Airlines have “no excuse” for missing new PSD2 deadline

There is no excuse for airlines not to have their core strong customer authentication (SCA) technology in place in 15 months, says Amadeus’s head of merchant services Jean-Christophe Lacour, on the side lines of the Amadeus Future of Airline Payments Conference in Madrid yesterday.

While the industry may be facing complex use cases that could warrant more time to migrate fully to SCA, organisations need to prove they are trying, according to Lacour.

“It is difficult to ask for yet another extension” when an organisation is at the start of its SCA migration, says Lacour. “You look at 100 percent [SCA migration], so if you can secure 90 percent of it, then maybe for 10 percent you can say you’ve been good, and maybe that’s ok.” But Lacour questions the need for further extensions of the second Payment Services Directive (PSD2).

A joint industry letter dated September 13 – one day before the original PSD2 deadline – was sent to the European Banking Authority requesting an extension period of 18 months for full SCA integration. Eight organisations, including Mastercard, Visa, and Ecommerce Europe, recommended the new migration date of March 2021. Another letter dated September 18 requested an even longer adoption period of 36 months for specific cases, including for the travel and hospitality sector. The EBA chose December 31, 2020 as the deadline.

Lacour says Amadeus had to remain neutral on the letters’ extension requests.

“What we decided to do is to remain neutral. We did not speak in favour of or against it because obviously a lot of the signatories are customers of ours … but the truth is it was difficult for us to support extending for that long.”

“As an airline, what you have to remember is they have lots of environments. They have the customer website, the consumer website – that’s relatively easy, like any other website. There’s no excuse. You plug a 3DS solution, and you make it work.”

Other environments such as those at airports are more complex, according to Lacour. For example, the majority of airports are equipped with keyboards with a magstripe reader, and such face-to-face transactions are not authorised by PSD2.

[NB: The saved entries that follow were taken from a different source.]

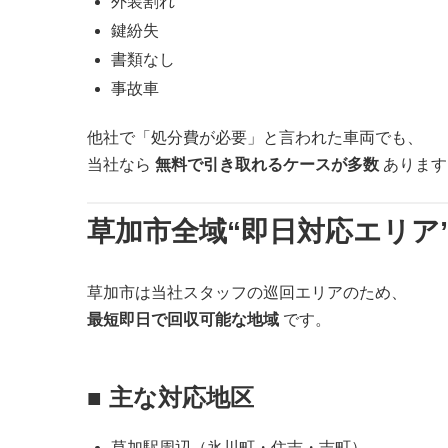
外装割れ
鍵紛失
書類なし
事故車
他社で「処分費が必要」と言われた車両でも、
当社なら
無料で引き取れるケースが多数
あります
草加市全域“即日対応エリア
草加市は当社スタッフの巡回エリアのため、
最短即日で回収可能な地域
です。
■ 主な対応地区
草加駅周辺（氷川町・住吉・吉町）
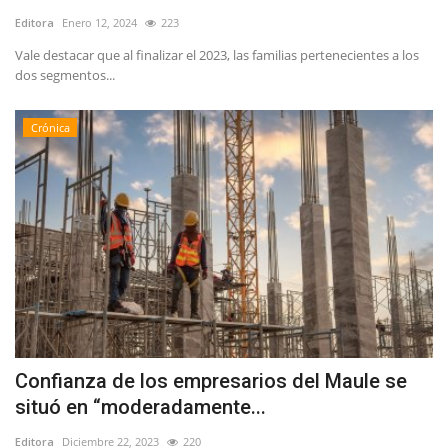
Editora
Enero 12, 2024
223
Vale destacar que al finalizar el 2023, las familias pertenecientes a los
dos segmentos...
Crónica
Confianza de los empresarios del Maule se
situó en “moderadamente...
Editora
Diciembre 22, 2023
220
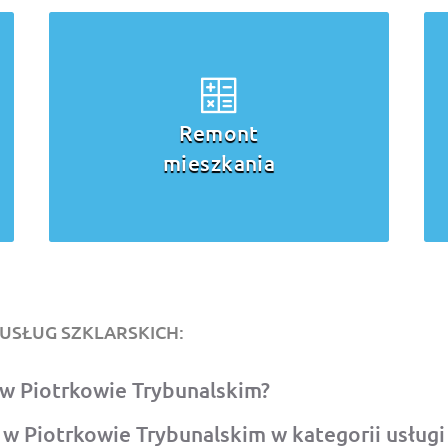
Wykończenie
mieszkania pod
klucz
USŁUG SZKLARSKICH:
h w Piotrkowie Trybunalskim?
 Piotrkowie Trybunalskim w kategorii usługi 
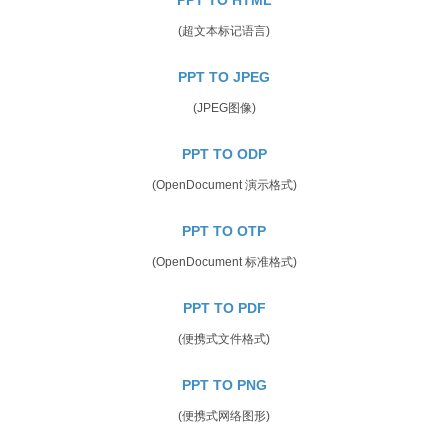
(超文本标记语言)
PPT TO JPEG
(JPEG图像)
PPT TO ODP
(OpenDocument 演示格式)
PPT TO OTP
(OpenDocument 标准格式)
PPT TO PDF
(便携式文件格式)
PPT TO PNG
(便携式网络图形)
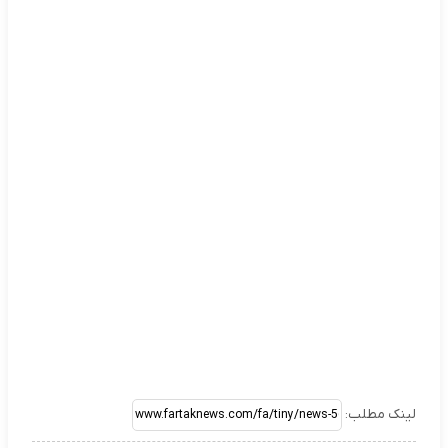
لینک مطلب:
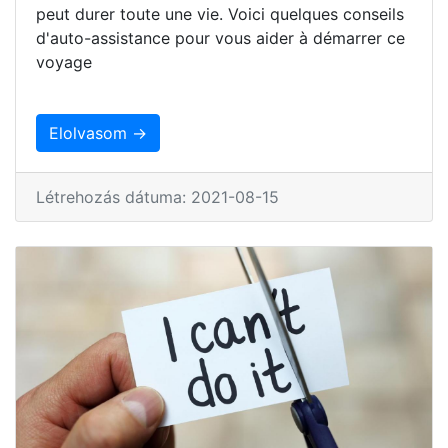
peut durer toute une vie. Voici quelques conseils
d'auto-assistance pour vous aider à démarrer ce
voyage
Elolvasom →
Létrehozás dátuma: 2021-08-15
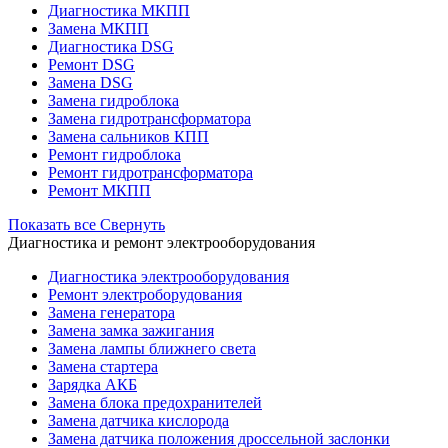
Диагностика МКПП
Замена МКПП
Диагностика DSG
Ремонт DSG
Замена DSG
Замена гидроблока
Замена гидротрансформатора
Замена сальников КПП
Ремонт гидроблока
Ремонт гидротрансформатора
Ремонт МКПП
Показать все
Свернуть
Диагностика и ремонт электрооборудования
Диагностика электрооборудования
Ремонт электроборудования
Замена генератора
Замена замка зажигания
Замена лампы ближнего света
Замена стартера
Зарядка АКБ
Замена блока предохранителей
Замена датчика кислорода
Замена датчика положения дроссельной заслонки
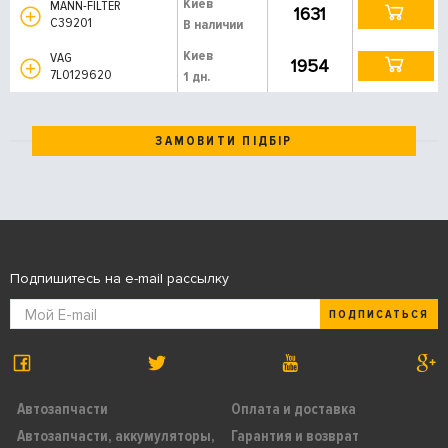
Киев
MANN-FILTER
1631
C39201
В наличии
Киев
VAG
1954
7L0129620
1 дн.
ЗАМОВИТИ ПІДБІР
Подпишитесь на e-mail рассылку
ПОДПИСАТЬСЯ
Автозапчасти
Оплата и доставка
Автозапчасти, аккумуляторы,
Гарантия и возврат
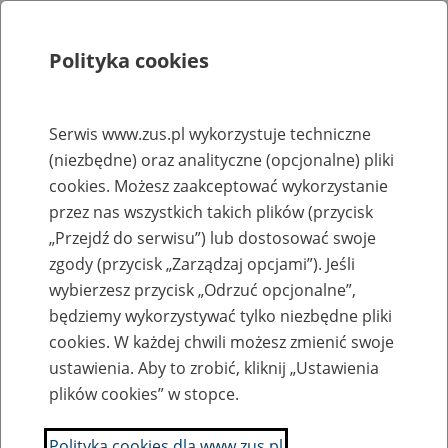
Polityka cookies
Szukaj
Menu
Serwis www.zus.pl wykorzystuje techniczne
(niezbędne) oraz analityczne (opcjonalne) pliki
Rejestry, ewidencje i archiwa
cookies. Możesz zaakceptować wykorzystanie
Baza zlikwidowanych lub
przez nas wszystkich takich plików (przycisk
„Przejdź do serwisu”) lub dostosować swoje
przekształconych zakładów pracy
zgody (przycisk „Zarządzaj opcjami”). Jeśli
wybierzesz przycisk „Odrzuć opcjonalne”,
Nazwa zakładu pracy:
będziemy wykorzystywać tylko niezbędne pliki
cookies. W każdej chwili możesz zmienić swoje
ustawienia. Aby to zrobić, kliknij „Ustawienia
plików cookies” w stopce.
SZUKAJ
Polityka cookies dla www.zus.pl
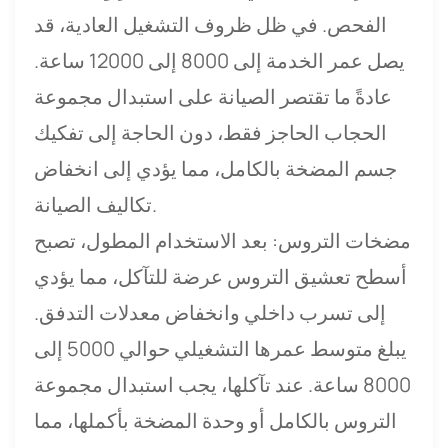
الفحص. في ظل ظروف التشغيل العادية، قد
يصل عمر الخدمة إلى 8000 إلى 12000 ساعة.
عادةً ما تقتصر الصيانة على استبدال مجموعة
الحجاب الحاجز فقط، دون الحاجة إلى تفكيك
جسم المضخة بالكامل، مما يؤدي إلى انخفاض
تكاليف الصيانة.
مضخات التروس: بعد الاستخدام المطول، تصبح
أسطح تعشيق التروس عرضة للتآكل، مما يؤدي
إلى تسرب داخلي وانخفاض معدلات التدفق.
يبلغ متوسط ​​عمرها التشغيلي حوالي 5000 إلى
8000 ساعة. عند تآكلها، يجب استبدال مجموعة
التروس بالكامل أو وحدة المضخة بأكملها، مما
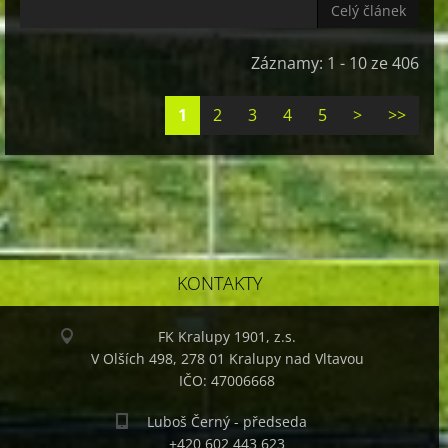
Celý článek
Záznamy: 1 - 10 ze 406
1
2
3
4
5
>
>>
KONTAKTY
FK Kralupy 1901, z.s.
V Olších 498, 278 01 Kralupy nad Vltavou
IČO: 47006668
Luboš Černý - předseda
+420 602 443 623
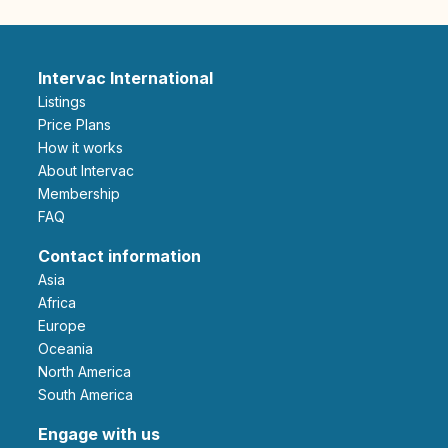
Intervac International
Listings
Price Plans
How it works
About Intervac
Membership
FAQ
Contact information
Asia
Africa
Europe
Oceania
North America
South America
Engage with us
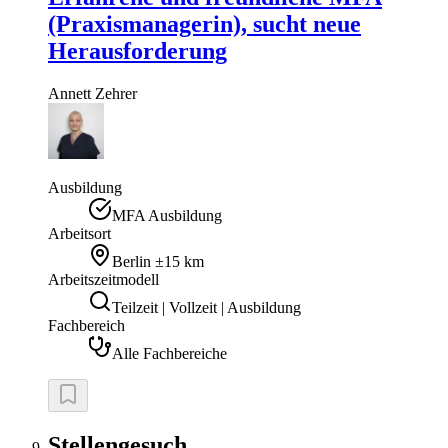
(Praxismanagerin), sucht neue
Herausforderung
Annett
Zehrer
Ausbildung
MFA Ausbildung
Arbeitsort
Berlin
±15 km
Arbeitszeitmodell
Teilzeit | Vollzeit | Ausbildung
Fachbereich
Alle Fachbereiche
Stellengesuch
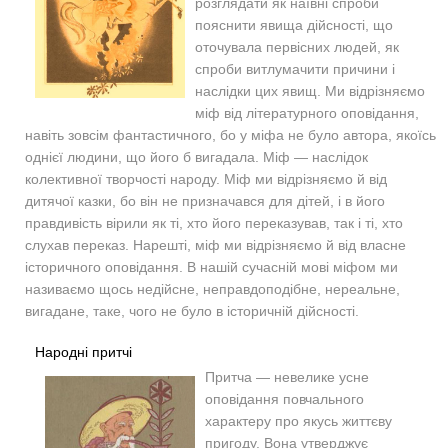
розглядати як наївні спроби
пояснити явища дійсності, що
оточувала первісних людей, як
спроби витлумачити причини і
наслідки цих явищ. Ми відрізняємо
міф від літературного оповідання,
навіть зовсім фантастичного, бо у міфа не було автора, якоїсь
однієї людини, що його б вигадала. Міф — наслідок
колективної творчості народу. Міф ми відрізняємо й від
дитячої казки, бо він не призначався для дітей, і в його
правдивість вірили як ті, хто його переказував, так і ті, хто
слухав переказ. Нарешті, міф ми відрізняємо й від власне
історичного оповідання. В нашій сучасній мові міфом ми
називаємо щось недійсне, неправдоподібне, нереальне,
вигадане, таке, чого не було в історичній дійсності.
Народні притчі
Притча — невелике усне
оповідання повчального
характеру про якусь життєву
пригоду. Вона утверджує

“I think the schemes – and they won’t say that publicly which is fair enough – [they] also informed their issuers and told them: ‘don’t do anything stupid on some transactions, because it makes no sense from a business standpoint’,” says Lacour about magstripe transactions in airports.

“I think 15 months extra is not bad. It probably won’t be enough to solve all the complex traveller cases, but if we talk about a website for an airline, for me there is no reason why they can’t do it.”

In the travel industry, issuers and acquirers have typically held off on adopting new technology or regulations by waiting for the other party to start first.

“What we have to hope is that the schemes find the right incentives for that chicken and egg game to work quite quickly.”

“I think schemes have to play their part by ensuring that issuers and acquirers adopt as quickly as possible. Once you have that, then as a retailer it’s a little bit easier, because at least you know that the main parties are participating. Then you can focus on your own environment.”